I'd like the entries repeated exactly, without their pictures.

###

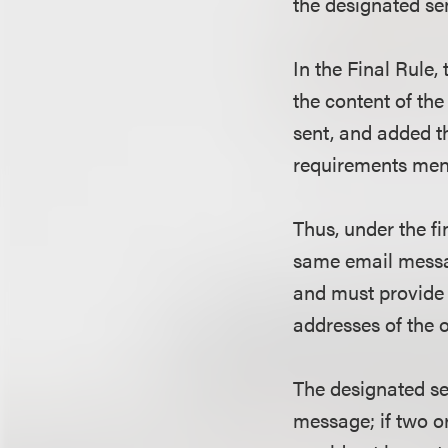
the designated s
In the Final Rule
the content of th
sent, and added t
requirements men
Thus, under the fi
same email messa
and must provide 
addresses of the
The designated sen
message; if two o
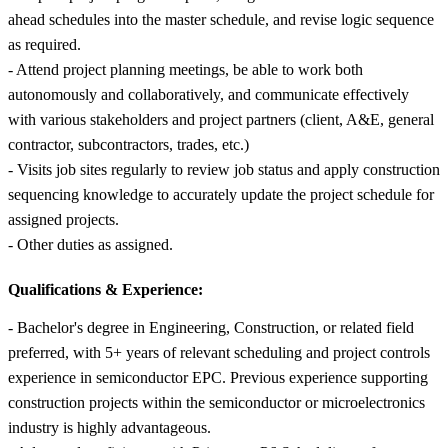
ahead schedules into the master schedule, and revise logic sequence
as required.
- Attend project planning meetings, be able to work both
autonomously and collaboratively, and communicate effectively
with various stakeholders and project partners (client, A&E, general
contractor, subcontractors, trades, etc.)
- Visits job sites regularly to review job status and apply construction
sequencing knowledge to accurately update the project schedule for
assigned projects.
- Other duties as assigned.
Qualifications & Experience:
- Bachelor's degree in Engineering, Construction, or related field
preferred, with 5+ years of relevant scheduling and project controls
experience in semiconductor EPC. Previous experience supporting
construction projects within the semiconductor or microelectronics
industry is highly advantageous.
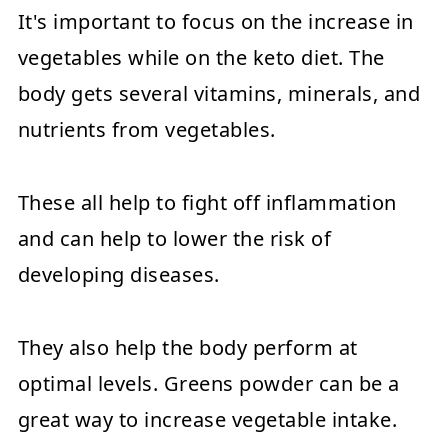
It's important to focus on the increase in
vegetables while on the keto diet. The
body gets several vitamins, minerals, and
nutrients from vegetables.
These all help to fight off inflammation
and can help to lower the risk of
developing diseases.
They also help the body perform at
optimal levels. Greens powder can be a
great way to increase vegetable intake.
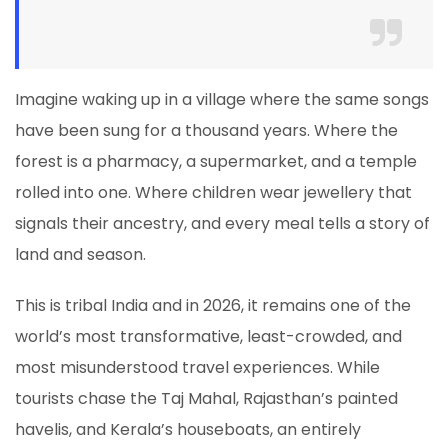
Imagine waking up in a village where the same songs
have been sung for a thousand years. Where the
forest is a pharmacy, a supermarket, and a temple
rolled into one. Where children wear jewellery that
signals their ancestry, and every meal tells a story of
land and season.
This is tribal India and in 2026, it remains one of the
world’s most transformative, least-crowded, and
most misunderstood travel experiences. While
tourists chase the Taj Mahal, Rajasthan’s painted
havelis, and Kerala’s houseboats, an entirely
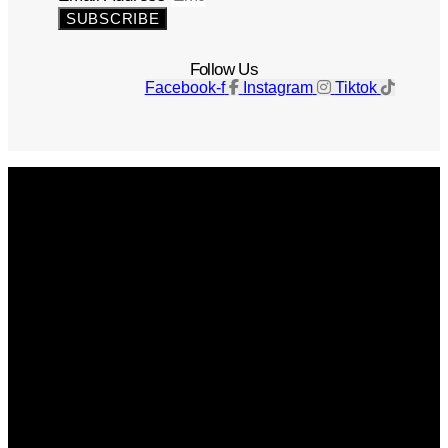
SUBSCRIBE
Follow Us
Facebook-f
Instagram
Tiktok
Get The Magazine
Advertise
Photograph For Us
Careers
Internships
About Us
Contact Us
Past Issues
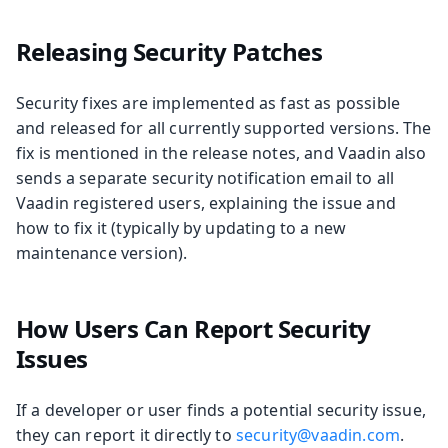
Releasing Security Patches
Security fixes are implemented as fast as possible
and released for all currently supported versions. The
fix is mentioned in the release notes, and Vaadin also
sends a separate security notification email to all
Vaadin registered users, explaining the issue and
how to fix it (typically by updating to a new
maintenance version).
How Users Can Report Security
Issues
If a developer or user finds a potential security issue,
they can report it directly to
security@vaadin.com
.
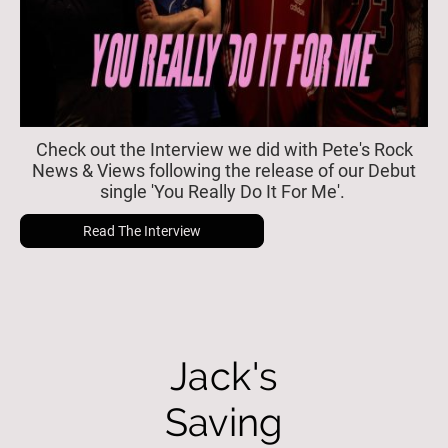
Check out the Interview we did with Pete's Rock
News & Views following the release of our Debut
single 'You Really Do It For Me'.
Read The Interview
Jack's
Saving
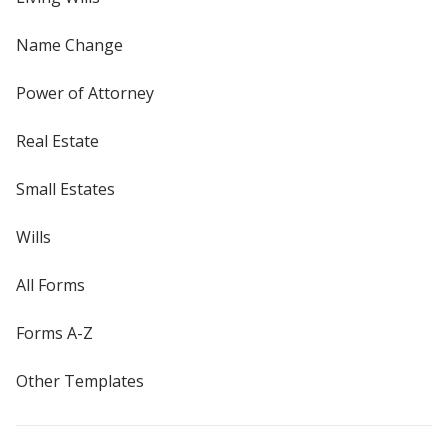
Name Change
Power of Attorney
Real Estate
Small Estates
Wills
All Forms
Forms A-Z
Other Templates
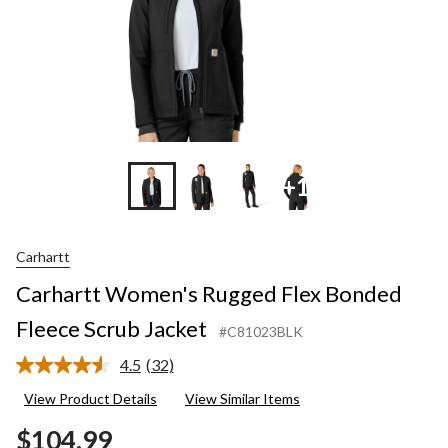
+1
Carhartt
Carhartt Women's Rugged Flex Bonded
Fleece Scrub Jacket
#C81023BLK
4.5
(32)
Read
32
View Product Details
View Similar Items
Reviews.
Same
$104.99
page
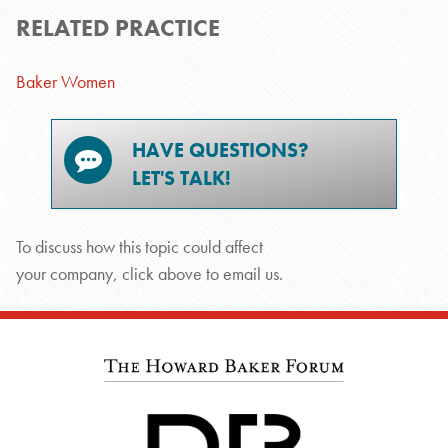
RELATED PRACTICE
Baker Women
HAVE QUESTIONS?
LET'S TALK!
To discuss how this topic could affect
your company, click above to email us.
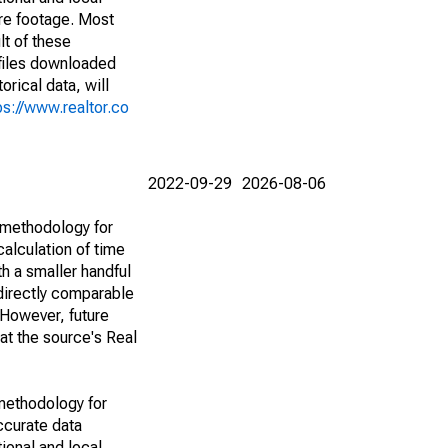
are footage. Most
lt of these
(files downloaded
rical data, will
ps://www.realtor.co
2022-09-29
2026-08-06
 methodology for
alculation of time
h a smaller handful
 directly comparable
However, future
 at the source's Real
methodology for
ccurate data
ional and local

###

Answer to this problem:
the designated s
In the Final Rule
the content of th
sent, and added t
requirements men
Thus, under the fi
same email messa
and must provide 
addresses of the
The designated sen
message; if two o
ahead schedules into the master schedule, and revise logic sequence
as required.
- Attend project planning meetings, be able to work both
autonomously and collaboratively, and communicate effectively
with various stakeholders and project partners (client, A&E, general
contractor, subcontractors, trades, etc.)
- Visits job sites regularly to review job status and apply construction
sequencing knowledge to accurately update the project schedule for
assigned projects.
- Other duties as assigned.
Qualifications & Experience:
- Bachelor's degree in Engineering, Construction, or related field
preferred, with 5+ years of relevant scheduling and project controls
experience in semiconductor EPC. Previous experience supporting
construction projects within the semiconductor or microelectronics
industry is highly advantageous.
It's important to focus on the increase in
vegetables while on the keto diet. The
body gets several vitamins, minerals, and
nutrients from vegetables.
These all help to fight off inflammation
and can help to lower the risk of
developing diseases.
They also help the body perform at
optimal levels. Greens powder can be a
great way to increase vegetable intake.
Imagine waking up in a village where the same songs
have been sung for a thousand years. Where the
forest is a pharmacy, a supermarket, and a temple
rolled into one. Where children wear jewellery that
signals their ancestry, and every meal tells a story of
land and season.
This is tribal India and in 2026, it remains one of the
world’s most transformative, least-crowded, and
most misunderstood travel experiences. While
tourists chase the Taj Mahal, Rajasthan’s painted
havelis, and Kerala’s houseboats, an entirely
SUBSCRIBE
Follow Us
Facebook-f
Instagram
Tiktok
Get The Magazine
Advertise
Photograph For Us
Careers
Internships
About Us
Contact Us
Past Issues
Releasing Security Patches
Security fixes are implemented as fast as possible
and released for all currently supported versions. The
fix is mentioned in the release notes, and Vaadin also
sends a separate security notification email to all
Vaadin registered users, explaining the issue and
how to fix it (typically by updating to a new
maintenance version).
How Users Can Report Security
Issues
If a developer or user finds a potential security issue,
they can report it directly to
security@vaadin.com
.
Check out the Interview we did with Pete's Rock
News & Views following the release of our Debut
single 'You Really Do It For Me'.
Read The Interview
Jack's
Saving
Name Change
Power of Attorney
Real Estate
Small Estates
Wills
All Forms
Forms A-Z
Other Templates
+1
Carhartt
Carhartt Women's Rugged Flex Bonded
Fleece Scrub Jacket
#C81023BLK
4.5
(32)
Read
32
View Product Details
View Similar Items
Reviews.
Same
$104.99
page
RELATED PRACTICE
Baker Women
HAVE QUESTIONS?
LET'S TALK!
To discuss how this topic could affect
your company, click above to email us.
are footage. Most
lt of these
(files downloaded
rical data, will
ps://www.realtor.co
2022-09-29
2026-08-06
 methodology for
alculation of time
h a smaller handful
 directly comparable
However, future
 at the source's Real
methodology for
ccurate data
ional and local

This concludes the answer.